[[ Exercise input open ]]

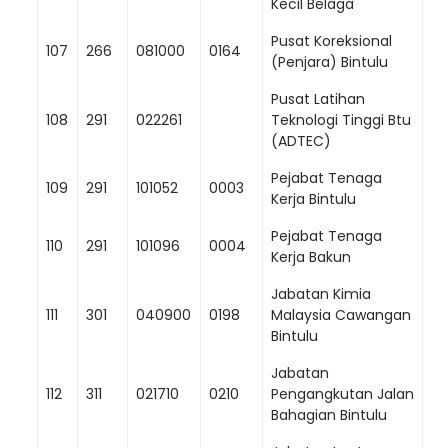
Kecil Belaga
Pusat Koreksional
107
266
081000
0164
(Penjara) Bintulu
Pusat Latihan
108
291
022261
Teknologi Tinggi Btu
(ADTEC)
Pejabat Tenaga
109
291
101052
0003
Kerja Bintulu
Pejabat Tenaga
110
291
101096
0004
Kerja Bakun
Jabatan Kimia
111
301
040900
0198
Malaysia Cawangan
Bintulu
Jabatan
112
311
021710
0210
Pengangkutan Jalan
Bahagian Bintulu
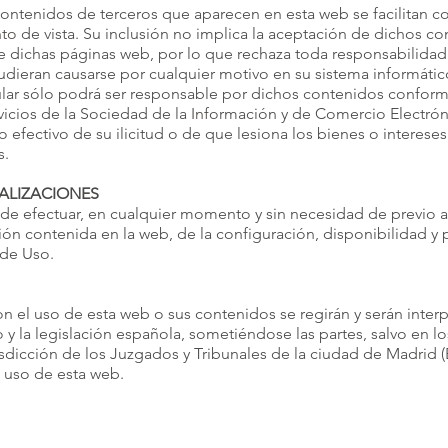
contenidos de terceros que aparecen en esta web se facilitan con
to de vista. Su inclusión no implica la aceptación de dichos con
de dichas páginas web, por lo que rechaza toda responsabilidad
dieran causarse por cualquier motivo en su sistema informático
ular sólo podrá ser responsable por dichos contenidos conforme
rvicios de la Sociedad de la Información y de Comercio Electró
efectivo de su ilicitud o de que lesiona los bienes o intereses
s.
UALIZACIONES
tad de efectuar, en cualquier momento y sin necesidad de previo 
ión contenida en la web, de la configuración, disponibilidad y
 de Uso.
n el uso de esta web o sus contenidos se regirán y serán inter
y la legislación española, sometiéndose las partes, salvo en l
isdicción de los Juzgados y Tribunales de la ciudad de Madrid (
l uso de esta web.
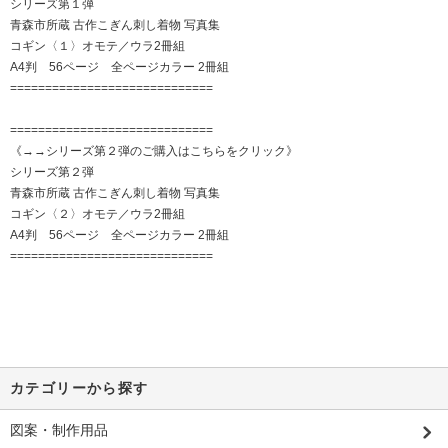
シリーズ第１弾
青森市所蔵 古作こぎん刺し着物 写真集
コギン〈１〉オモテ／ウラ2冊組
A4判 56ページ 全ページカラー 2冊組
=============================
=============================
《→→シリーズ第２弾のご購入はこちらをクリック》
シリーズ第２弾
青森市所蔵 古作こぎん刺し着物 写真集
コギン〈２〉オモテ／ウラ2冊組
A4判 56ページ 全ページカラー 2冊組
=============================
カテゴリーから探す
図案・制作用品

[[ Exercise input closed ]]
[[ Exercise input open ]]

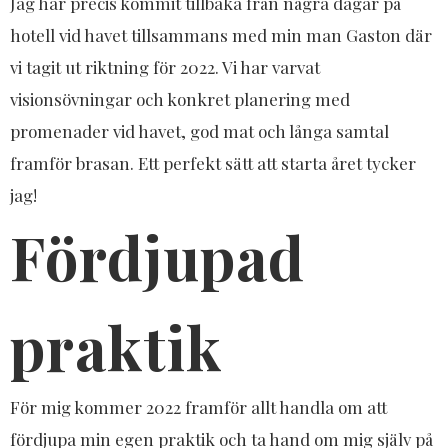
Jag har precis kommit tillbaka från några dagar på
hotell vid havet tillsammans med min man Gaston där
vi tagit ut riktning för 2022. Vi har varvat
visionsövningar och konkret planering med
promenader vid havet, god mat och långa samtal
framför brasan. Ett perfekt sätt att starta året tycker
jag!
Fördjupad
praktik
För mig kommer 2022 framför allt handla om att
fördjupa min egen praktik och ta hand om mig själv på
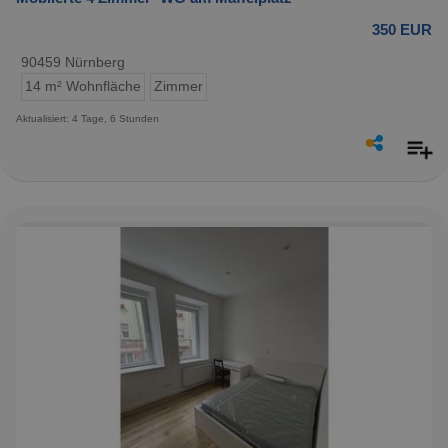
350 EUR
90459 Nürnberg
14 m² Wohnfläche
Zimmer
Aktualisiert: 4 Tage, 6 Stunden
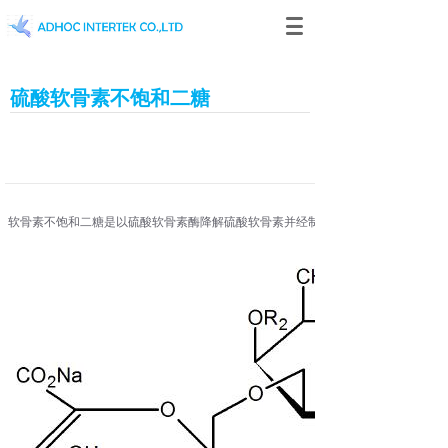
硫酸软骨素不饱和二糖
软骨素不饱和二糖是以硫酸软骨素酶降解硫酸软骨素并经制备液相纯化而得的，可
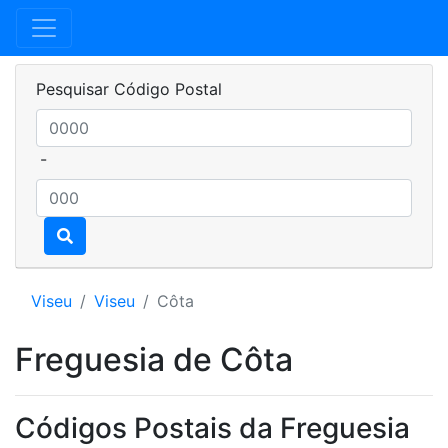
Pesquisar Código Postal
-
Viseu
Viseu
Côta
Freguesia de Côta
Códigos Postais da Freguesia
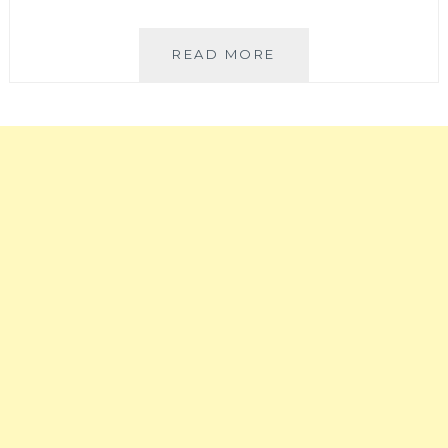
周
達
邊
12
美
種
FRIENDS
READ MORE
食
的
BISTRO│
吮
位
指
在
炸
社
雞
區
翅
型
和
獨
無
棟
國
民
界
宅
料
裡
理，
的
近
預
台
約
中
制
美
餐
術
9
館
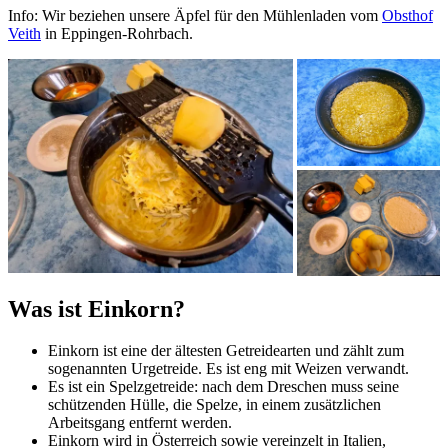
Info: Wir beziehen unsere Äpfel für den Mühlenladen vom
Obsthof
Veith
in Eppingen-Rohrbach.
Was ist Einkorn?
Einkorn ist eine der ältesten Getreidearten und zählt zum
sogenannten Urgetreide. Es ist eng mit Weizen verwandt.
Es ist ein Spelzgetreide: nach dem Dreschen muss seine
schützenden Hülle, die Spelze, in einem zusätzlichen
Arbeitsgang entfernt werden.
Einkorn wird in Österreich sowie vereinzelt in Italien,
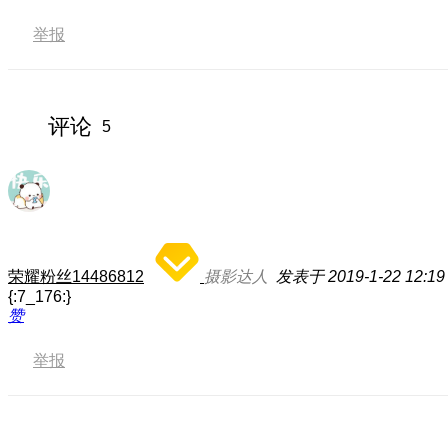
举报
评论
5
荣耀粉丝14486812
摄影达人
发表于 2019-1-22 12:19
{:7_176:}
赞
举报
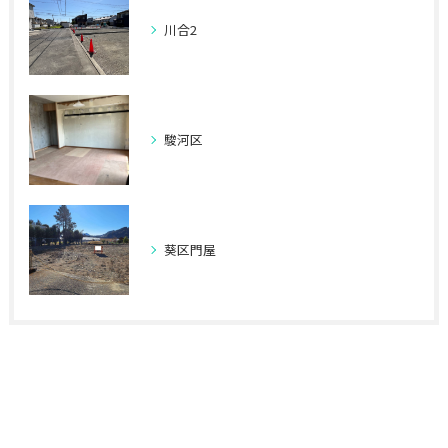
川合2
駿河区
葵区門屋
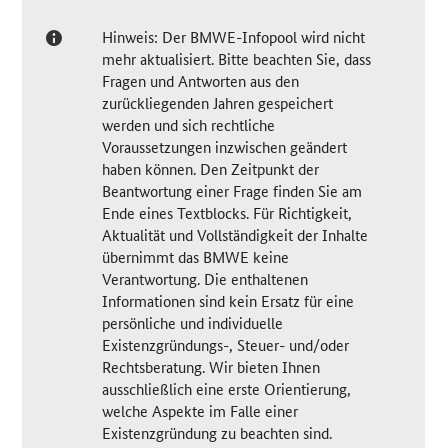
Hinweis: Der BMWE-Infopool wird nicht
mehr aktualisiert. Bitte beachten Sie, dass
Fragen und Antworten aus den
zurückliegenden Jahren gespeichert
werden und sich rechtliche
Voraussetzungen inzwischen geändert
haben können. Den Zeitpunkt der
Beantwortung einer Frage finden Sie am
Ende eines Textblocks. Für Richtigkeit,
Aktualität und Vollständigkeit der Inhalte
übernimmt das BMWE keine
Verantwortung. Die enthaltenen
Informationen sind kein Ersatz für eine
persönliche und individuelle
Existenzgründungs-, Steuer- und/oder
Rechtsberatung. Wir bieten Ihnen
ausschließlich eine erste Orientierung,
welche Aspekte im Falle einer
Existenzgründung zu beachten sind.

[[ Exercise input closed ]]
[[ Exercise input open ]]

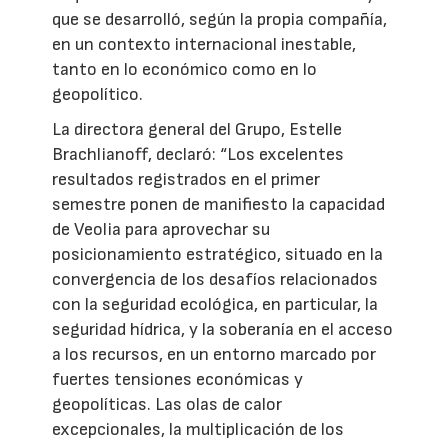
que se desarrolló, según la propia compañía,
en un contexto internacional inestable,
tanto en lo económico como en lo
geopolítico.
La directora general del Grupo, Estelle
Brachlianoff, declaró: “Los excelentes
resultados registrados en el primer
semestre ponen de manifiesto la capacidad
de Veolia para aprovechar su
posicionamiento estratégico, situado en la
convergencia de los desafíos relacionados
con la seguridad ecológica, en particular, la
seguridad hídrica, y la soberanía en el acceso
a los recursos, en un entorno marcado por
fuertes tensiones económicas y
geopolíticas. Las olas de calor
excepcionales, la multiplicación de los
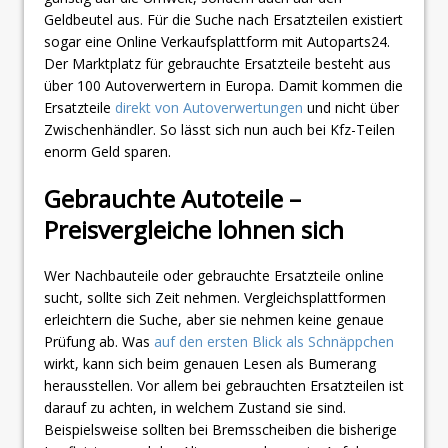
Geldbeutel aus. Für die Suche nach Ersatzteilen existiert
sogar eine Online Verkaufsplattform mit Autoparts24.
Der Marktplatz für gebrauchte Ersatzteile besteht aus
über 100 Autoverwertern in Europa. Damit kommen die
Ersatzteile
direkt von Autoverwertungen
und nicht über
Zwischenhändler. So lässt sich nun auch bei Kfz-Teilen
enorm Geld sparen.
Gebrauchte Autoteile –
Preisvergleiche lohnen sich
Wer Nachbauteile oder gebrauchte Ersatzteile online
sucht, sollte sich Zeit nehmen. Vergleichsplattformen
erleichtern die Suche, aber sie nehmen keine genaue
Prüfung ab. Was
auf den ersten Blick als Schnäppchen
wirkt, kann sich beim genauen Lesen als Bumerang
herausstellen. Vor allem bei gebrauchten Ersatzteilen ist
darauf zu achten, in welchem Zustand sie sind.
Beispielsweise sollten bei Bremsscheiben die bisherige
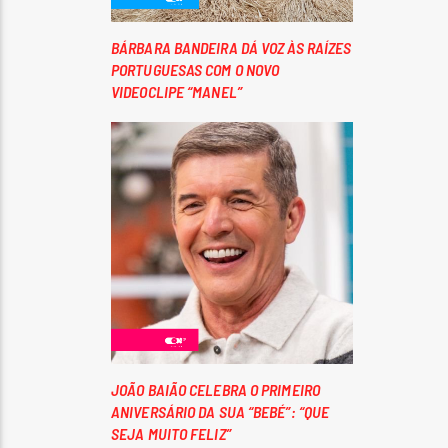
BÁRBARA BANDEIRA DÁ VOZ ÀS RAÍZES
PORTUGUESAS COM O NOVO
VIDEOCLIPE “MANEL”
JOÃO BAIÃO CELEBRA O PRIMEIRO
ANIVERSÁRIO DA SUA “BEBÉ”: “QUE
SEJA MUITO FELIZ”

[[ Exercise input closed ]]

__Instructions to follow__
Return all lines of the material that have "beachten" in them.

__Answer area__
mehr aktualisiert. Bitte beachten Sie, dass
Existenzgründung zu beachten sind.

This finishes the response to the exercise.